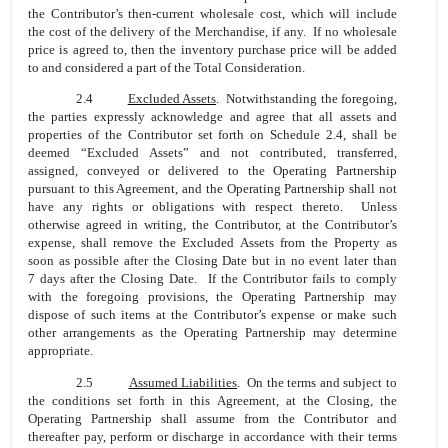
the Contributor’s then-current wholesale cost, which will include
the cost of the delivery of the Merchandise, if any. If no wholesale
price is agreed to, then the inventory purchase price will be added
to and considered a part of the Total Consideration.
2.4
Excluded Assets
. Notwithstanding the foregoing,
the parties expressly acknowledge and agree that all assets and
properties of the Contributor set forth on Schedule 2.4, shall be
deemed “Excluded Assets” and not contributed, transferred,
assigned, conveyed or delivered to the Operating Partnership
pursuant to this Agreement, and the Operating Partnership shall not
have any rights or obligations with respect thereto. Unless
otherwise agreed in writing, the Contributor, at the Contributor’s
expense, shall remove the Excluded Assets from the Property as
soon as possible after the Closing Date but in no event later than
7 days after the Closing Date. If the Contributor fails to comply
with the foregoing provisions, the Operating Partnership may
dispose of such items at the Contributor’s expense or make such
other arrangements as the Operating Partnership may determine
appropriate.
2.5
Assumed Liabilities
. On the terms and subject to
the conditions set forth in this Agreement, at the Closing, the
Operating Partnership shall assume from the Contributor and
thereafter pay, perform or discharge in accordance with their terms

+ + + +

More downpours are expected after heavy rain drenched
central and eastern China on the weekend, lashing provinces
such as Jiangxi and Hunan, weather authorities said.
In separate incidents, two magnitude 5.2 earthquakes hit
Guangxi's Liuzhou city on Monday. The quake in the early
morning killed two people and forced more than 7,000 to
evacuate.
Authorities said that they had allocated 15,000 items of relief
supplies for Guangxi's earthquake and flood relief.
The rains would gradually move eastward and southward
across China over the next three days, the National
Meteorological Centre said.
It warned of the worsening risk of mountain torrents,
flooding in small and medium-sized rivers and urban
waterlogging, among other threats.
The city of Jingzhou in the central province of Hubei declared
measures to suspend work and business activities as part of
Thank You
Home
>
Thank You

+ + + +

__Exercise requirements__. Using the entries above, return exactly the lines from the line with "to and considered" to the line with "thereafter pay, perform", counting both of those lines.

__Result below__.
to and considered a part of the Total Consideration.
2.4
Excluded Assets
. Notwithstanding the foregoing,
the parties expressly acknowledge and agree that all assets and
properties of the Contributor set forth on Schedule 2.4, shall be
deemed “Excluded Assets” and not contributed, transferred,
assigned, conveyed or delivered to the Operating Partnership
pursuant to this Agreement, and the Operating Partnership shall not
have any rights or obligations with respect thereto. Unless
otherwise agreed in writing, the Contributor, at the Contributor’s
expense, shall remove the Excluded Assets from the Property as
soon as possible after the Closing Date but in no event later than
7 days after the Closing Date. If the Contributor fails to comply
with the foregoing provisions, the Operating Partnership may
dispose of such items at the Contributor’s expense or make such
other arrangements as the Operating Partnership may determine
appropriate.
2.5
Assumed Liabilities
. On the terms and subject to
the conditions set forth in this Agreement, at the Closing, the
Operating Partnership shall assume from the Contributor and
thereafter pay, perform or discharge in accordance with their terms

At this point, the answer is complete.